Bentornati su Tempo di Caffè, se ve lo siete persi, la scorsa volta abbiamo trattato del fenomeno dell’hype dal punto di vista dell’industria e dei videogiocatori. Nella puntata odierna trattiamo di una cultura lontana ma allo stesso tempo estremamente vicina: quella orientale. In questi giorni non si è fatto altro che parlare dell’anime Neon Genesis Evangelion e di come il suo adattamento (argomento già discusso in passato) abbia distrutto l’opera originaria. Non voglio addentrarmi nel caso specifico, ma discutere dei misteri che si porta dietro questa civiltà remota, misteriosa e affascinante.
Ogni cultura ha le proprie caratteristiche e peculiarità che vengono comprese fino in fondo solamente dai nativi, eppure in Italia le opere giapponesi sopratutto, ma non solo, con i manga hanno un successo strabiliante. Ciò, dal mio punto di vista, è dovuto alla loro capacità narrativa estremamente differente da quella occidentale, attraverso l’abilità unica dei maestri nipponici di caratterizzare i personaggi e di conseguenza creare empatia nei loro confronti.
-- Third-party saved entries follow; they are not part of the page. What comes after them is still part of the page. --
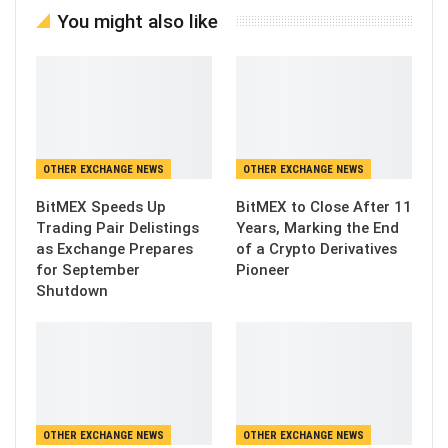
You might also like
OTHER EXCHANGE NEWS
OTHER EXCHANGE NEWS
BitMEX Speeds Up
BitMEX to Close After 11
Trading Pair Delistings
Years, Marking the End
as Exchange Prepares
of a Crypto Derivatives
for September
Pioneer
Shutdown
OTHER EXCHANGE NEWS
OTHER EXCHANGE NEWS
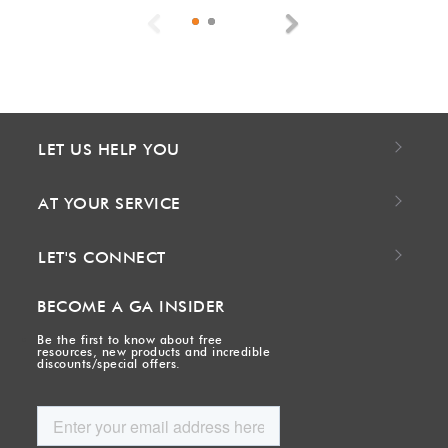
Previous
Next
LET US HELP YOU
AT YOUR SERVICE
LET'S CONNECT
BECOME A GA INSIDER
Be the first to know about free
resources, new products and incredible
discounts/special offers.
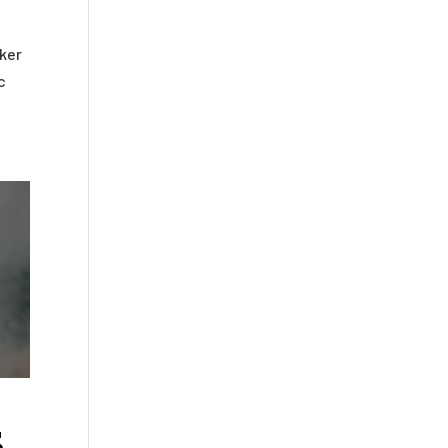
eker
c
s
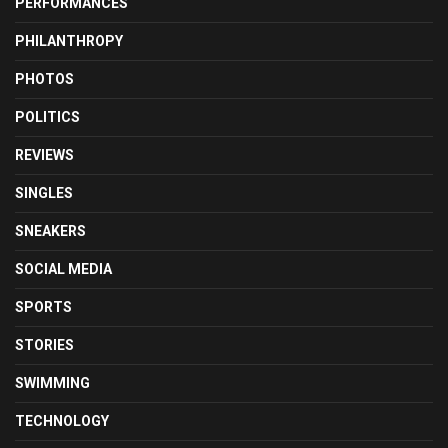
PERFORMANCES
PHILANTHROPY
PHOTOS
POLITICS
REVIEWS
SINGLES
SNEAKERS
SOCIAL MEDIA
SPORTS
STORIES
SWIMMING
TECHNOLOGY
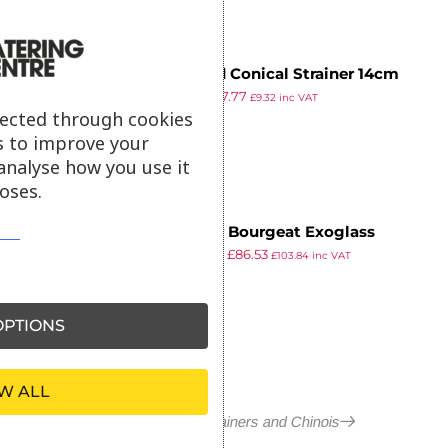
Tinned Conical Strainer 14cm
£
7.79
£
7.77
£
9.32
inc VAT
ex VAT
lected through cookies
s to improve your
analyse how you use it
oses.
Matfer Bourgeat Exoglass
£
103.99
£
86.53
Bouillon Strainer 255mm
£
103.84
inc VAT
ex VAT
PTIONS
W ALL
More in Conical Strainers and Chinois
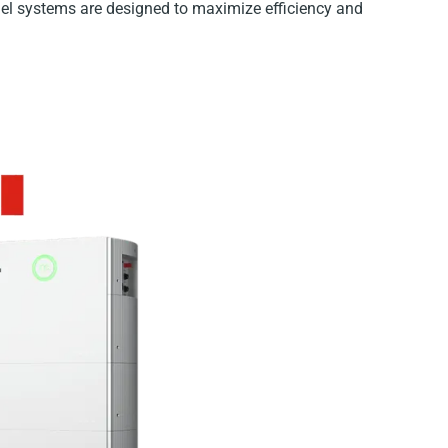
nel systems are designed to maximize efficiency and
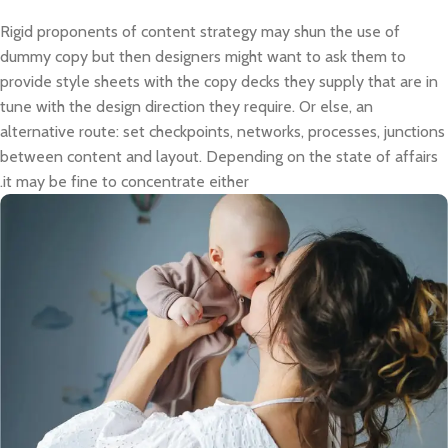
Rigid proponents of content strategy may shun the use of
dummy copy but then designers might want to ask them to
provide style sheets with the copy decks they supply that are in
tune with the design direction they require. Or else, an
alternative route: set checkpoints, networks, processes, junctions
between content and layout. Depending on the state of affairs
it may be fine to concentrate either.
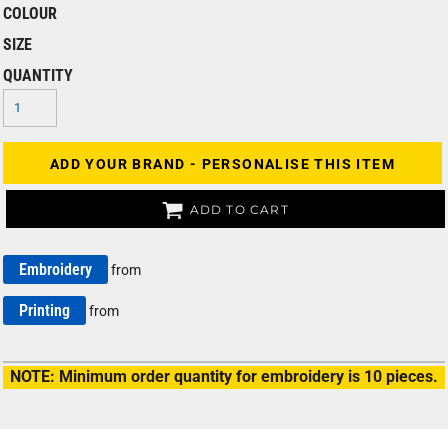
COLOUR
SIZE
QUANTITY
ADD YOUR BRAND - PERSONALISE THIS ITEM
ADD TO CART
Embroidery
from
Printing
from
NOTE: Minimum order quantity for embroidery is 10 pieces.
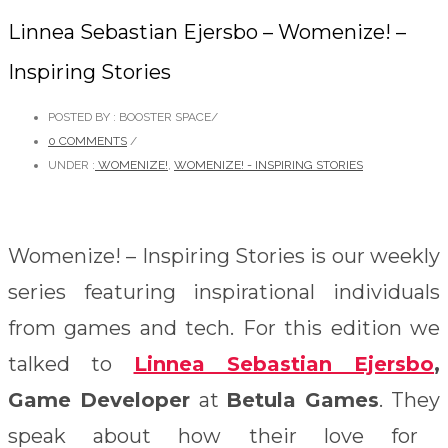
Linnea Sebastian Ejersbo – Womenize! –
Inspiring Stories
POSTED BY : BOOSTER SPACE
/
0 COMMENTS
/
UNDER :
WOMENIZE!
,
WOMENIZE! - INSPIRING STORIES
Womenize! – Inspiring Stories is our weekly
series featuring inspirational individuals
from games and tech. For this edition we
talked to
Linnea Sebastian Ejersbo
,
Game Developer
at
Betula Games
. They
speak about how their love for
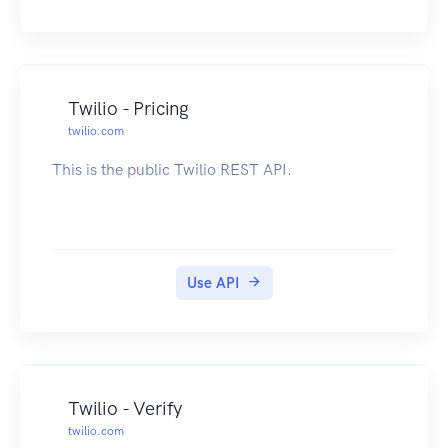
Twilio - Pricing
twilio.com
This is the public Twilio REST API.
Use API
Twilio - Verify
twilio.com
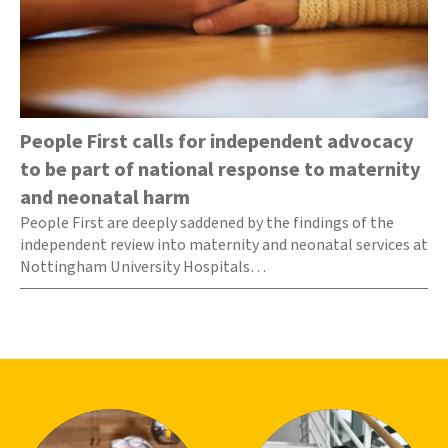
People First calls for independent advocacy
to be part of national response to maternity
and neonatal harm
People First are deeply saddened by the findings of the
independent review into maternity and neonatal services at
Nottingham University Hospitals…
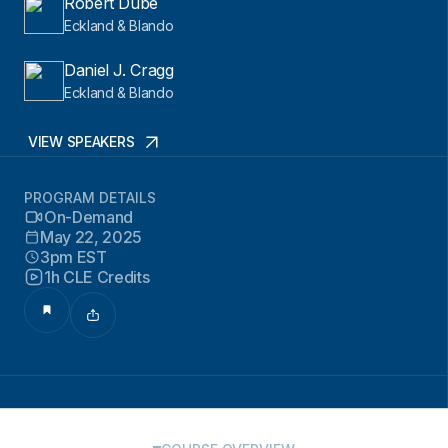
Robert Dube
Eckland & Blando
Daniel J. Cragg
Eckland & Blando
VIEW SPEAKERS
PROGRAM DETAILS
On-Demand
May 22, 2025
3pm EST
1h CLE Credits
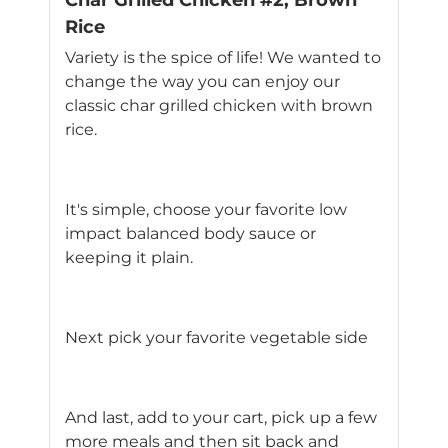
Char Grilled Chicken #2, Brown
Rice
Variety is the spice of life! We wanted to
change the way you can enjoy our
classic char grilled chicken with brown
rice.
It's simple, choose your favorite low
impact balanced body sauce or
keeping it plain.
Next pick your favorite vegetable side
And last, add to your cart, pick up a few
more meals and then sit back and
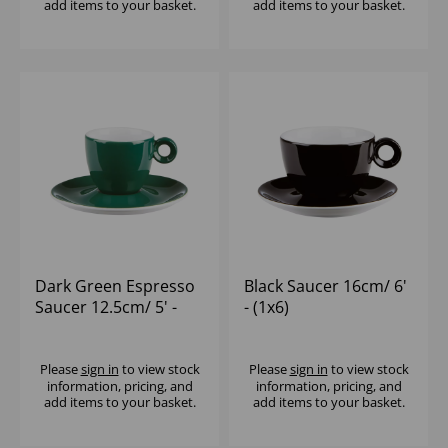
add items to your basket.
add items to your basket.
Dark Green Espresso
Black Saucer 16cm/ 6'
Saucer 12.5cm/ 5' -
- (1x6)
(1x12)
Please
sign in
to view stock
Please
sign in
to view stock
information, pricing, and
information, pricing, and
add items to your basket.
add items to your basket.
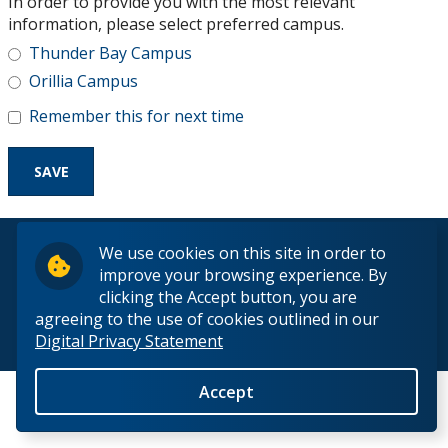
In order to provide you with the most relevant
Research and Innovation
information, please select preferred campus.
Thunder Bay Campus
About
Orillia Campus
Remember this for next time
© 2026 Lakehead University. All Rights Reserved.
We use cookies on this site in order to
improve your browsing experience. By
clicking the Accept button, you are
agreeing to the use of cookies outlined in our
Digital Privacy Statement
Back to Top
Accept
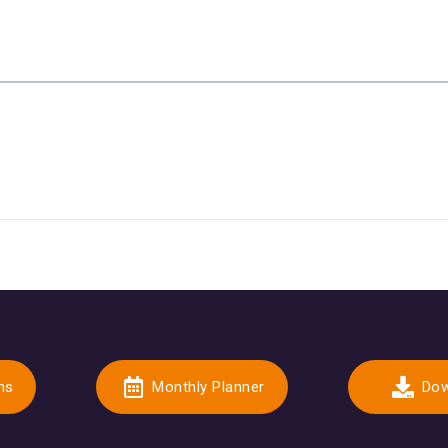
ns
Monthly Planner
Dow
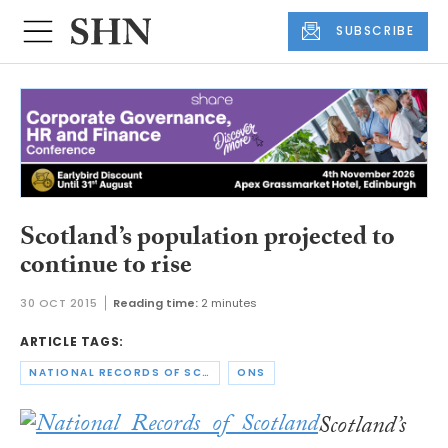
SUBSCRIBE
Scotland’s population projected to
continue to rise
30 OCT 2015
Reading time:
2 minutes
ARTICLE TAGS:
NATIONAL RECORDS OF SCOTLAND
ONS
Scotland’s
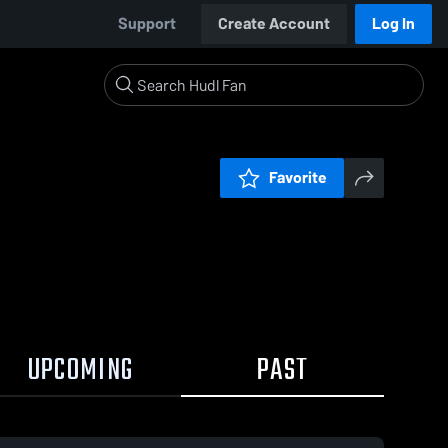
Support
Create Account
Log In
Favorite
UPCOMING
PAST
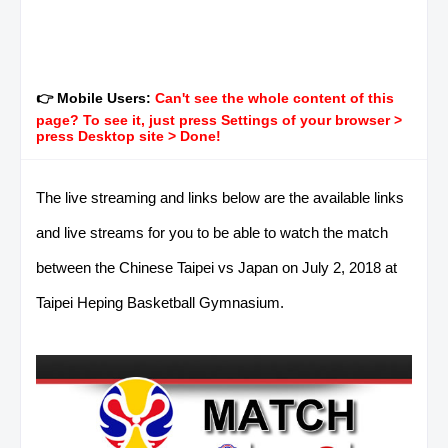
👉 Mobile Users:
Can't see the whole content of this
page? To see it, just press Settings of your browser >
press Desktop site > Done!
The live streaming and links below are the available links
and live streams for you to be able to watch the match
between the Chinese Taipei vs Japan on July 2, 2018 at
Taipei Heping Basketball Gymnasium.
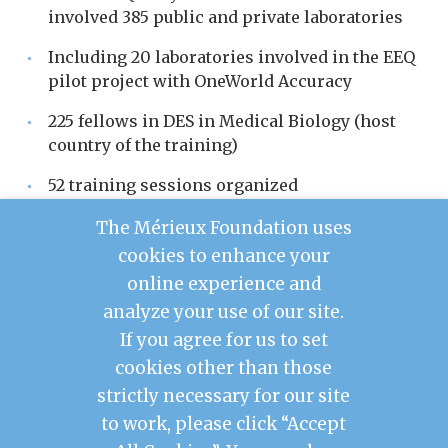
involved 385 public and private laboratories
Including 20 laboratories involved in the EEQ
pilot project with OneWorld Accuracy
225 fellows in DES in Medical Biology (host
country of the training)
52 training sessions organized
15 people trained in the LabBook software
The Mérieux Foundation uses
cookies to enhance your
2 technicians trained in equipment
online experience and
maintenance
analyze your use of our site.
If you agree for us to set
cookies other than those
Contact Us
strictly necessary for our site
Legal Notice
to work, please click “Accept
Privacy Policy
Mérieux Foundation France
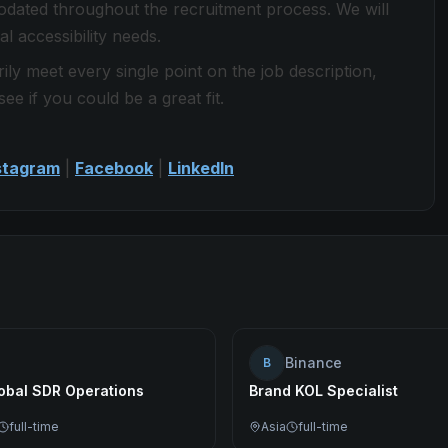
modated throughout the recruitment process. We will
l accessibility needs.
ily meet every single point on the job description,
see if you could be a great fit.
stagram
|
Facebook
|
LinkedIn
Binance
B
lobal SDR Operations
Brand KOL Specialist
full-time
Asia
full-time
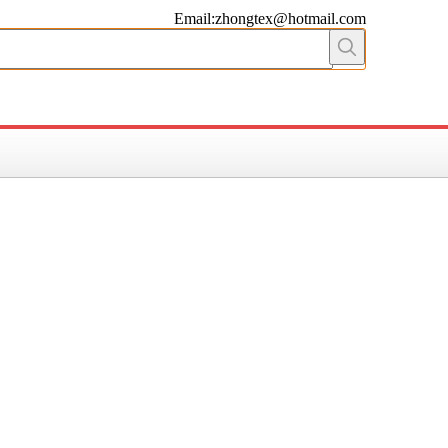
Email:zhongtex@hotmail.com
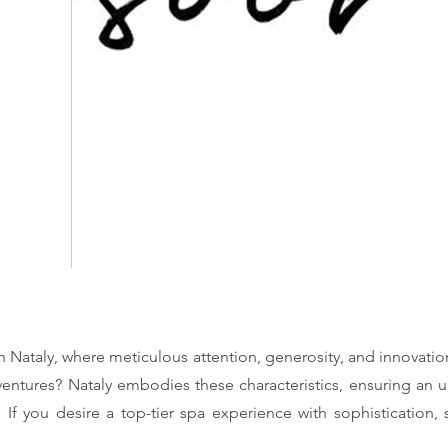
h Nataly, where meticulous attention, generosity, and innovati
ventures? Nataly embodies these characteristics, ensuring an u
. If you desire a top-tier spa experience with sophistication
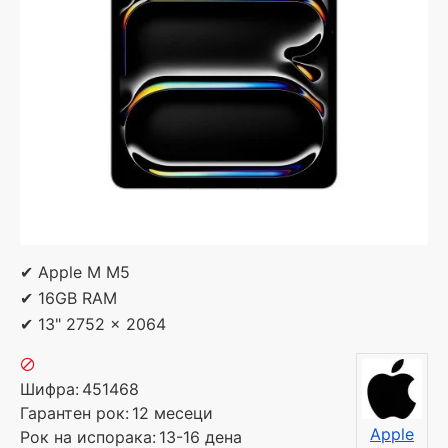
✔ Apple M M5
✔ 16GB RAM
✔ 13" 2752 x 2064
Шифра:
451468
Гарантен рок:
12 месеци
Apple
Рок на испорака:
13-16 дена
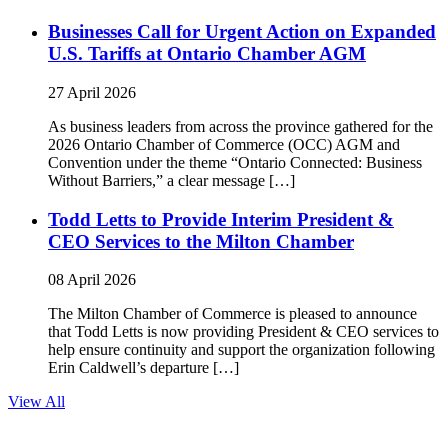
Businesses Call for Urgent Action on Expanded
U.S. Tariffs at Ontario Chamber AGM
27 April 2026
As business leaders from across the province gathered for the
2026 Ontario Chamber of Commerce (OCC) AGM and
Convention under the theme “Ontario Connected: Business
Without Barriers,” a clear message […]
Todd Letts to Provide Interim President &
CEO Services to the Milton Chamber
08 April 2026
The Milton Chamber of Commerce is pleased to announce
that Todd Letts is now providing President & CEO services to
help ensure continuity and support the organization following
Erin Caldwell’s departure […]
View All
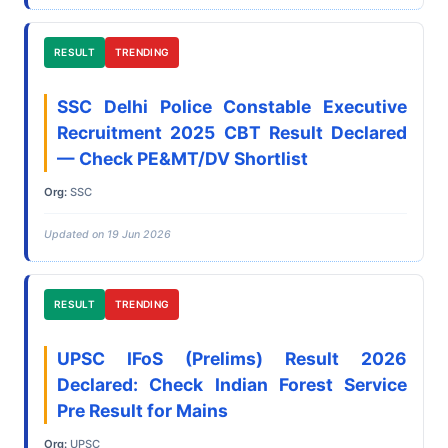
RESULT
TRENDING
SSC Delhi Police Constable Executive
Recruitment 2025 CBT Result Declared
— Check PE&MT/DV Shortlist
Org:
SSC
Updated on 19 Jun 2026
RESULT
TRENDING
UPSC IFoS (Prelims) Result 2026
Declared: Check Indian Forest Service
Pre Result for Mains
Org:
UPSC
Molte delle opere del Sol Levante fanno breccia nel cuore del pubblico globale grazie alla loro estrema drammaticità, complessità dei temi affrontati ed estrema esagerazione dei caratteri per le azioni che intraprendono. Sin dagli albori del videogioco, i cabinati giapponesi hanno spopolato in occidente e molte delle vendite globali di questa industria vengono proprio dall’oriente. Nonostante le differenze culturali tra occidente e oriente, quest’ultimo è diventato estremamente competitivo nel mercato. Tuttavia, molti degli elementi presenti nelle opere seguono una forte impronta d’identità di un popolo che non è nostro e difficilmente potrà esserlo appieno.
Le divergenze del clima intellettuale è estremamente evidente, in particolar modo l’ho notato recuperando Nier: Automata. Il titolo sviluppato da Platinum Games, a partire dai suoi personaggi, presenta un’identità tipica dell’oriente con le protagoniste in abiti succinti e l’ostentazione del corpo femminile. Non che ciò non accada con i videogiochi occidentali, ma le modalità con cui vengono presentate lo rendono più evidente e dissimile con ciò che ci è maggiormente familiare. Il gameplay è tipico del Giappone: con bullet hell frustranti, robottoni che solcano i cieli e salvataggi rari. La storia di Nier è immensamente filosofica e la relazione tra il lui frizzante e la lei più seria e autoritaria è tipica dell’oriente. Ciò che mi preme sottolineare non è il fatto che siano culture, quella d’oriente e d’occidente, talmente diverse da non poter essere apprezzate da un pubblico nato e cresciuto con usi e costumi estremamente differenti, tuttavia che è curioso e da ammirare come riesca a penetrare nel nostro mercato e a essere acclamato dalla critica. In particolare, alcune sfaccettature non riescono a colpire il nostro cuore e solamente chi nasce e cresce in oriente riuscirà a comprendere al meglio. A noi non resta che piangere a dirotto con le loro storie commoventi e stupirci con il sublime stile minimale.